El calendario de septiembre, en entredicho pero no descartado

Apple presentó los modelos iPhone 16 en septiembre de 2024 y los iPhone 17 están previstos para otoño de 2025, según el ciclo que la compañía ha mantenido durante más de una década. Que un modelo plegable pudiera seguir ese mismo ritmo en 2026 es técnicamente posible, pero un retraso en la fabricación masiva —si se confirmara— podría comprometer los plazos necesarios para asegurar un volumen de unidades suficiente en la fecha de lanzamiento.

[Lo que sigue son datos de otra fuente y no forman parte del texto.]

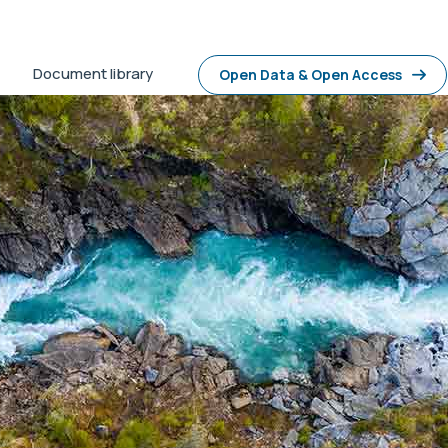
Document library
Open Data & Open Access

Los retrasos en la fase de fabricación en rampa no son infrecuentes en la industria. Samsung, por ejemplo, ha ajustado en varias ocasiones los plazos internos de sus Galaxy Z Fold sin que ello afectara a la fecha de presentación pública. El impacto real de un contratiempo así depende de su alcance y del margen de tiempo disponible para resolverlo, dos variables que por ahora no han sido cuantificadas por ninguna fuente verificable.

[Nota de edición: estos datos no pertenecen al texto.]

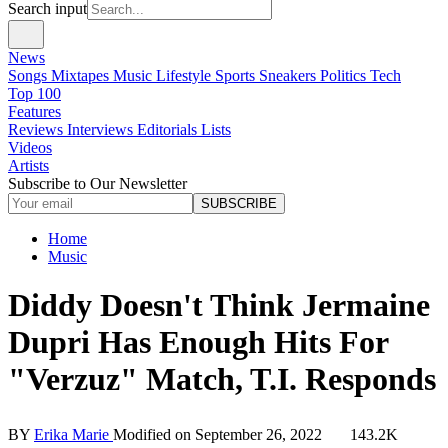
Search input
News
Songs
Mixtapes
Music
Lifestyle
Sports
Sneakers
Politics
Tech
Top 100
Features
Reviews
Interviews
Editorials
Lists
Videos
Artists
Subscribe to Our Newsletter
SUBSCRIBE
Home
Music
Diddy Doesn't Think Jermaine
Dupri Has Enough Hits For
"Verzuz" Match, T.I. Responds
BY
Erika Marie
Modified on
September 26, 2022
143.2K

Por qué la incertidumbre es la noticia ahora mismo

El iPhone plegable es probablemente el dispositivo más anticipado de la industria móvil en 2026. Cualquier señal de retraso genera atención inmediata, pero también conviene recordar que los rumores sobre su cadena de producción llevan circulando varios años sin que Apple haya confirmado siquiera la existencia del producto. Hasta que la compañía o una fuente de primer nivel con documentación propia lo acredite, los contratiempos en fabricación deben tratarse como información sin verificar. El próximo momento clave para obtener alguna señal será la Conferencia Mundial de Desarrolladores de Apple, prevista para junio, aunque la empresa rara vez revela hardware de consumo en ese evento.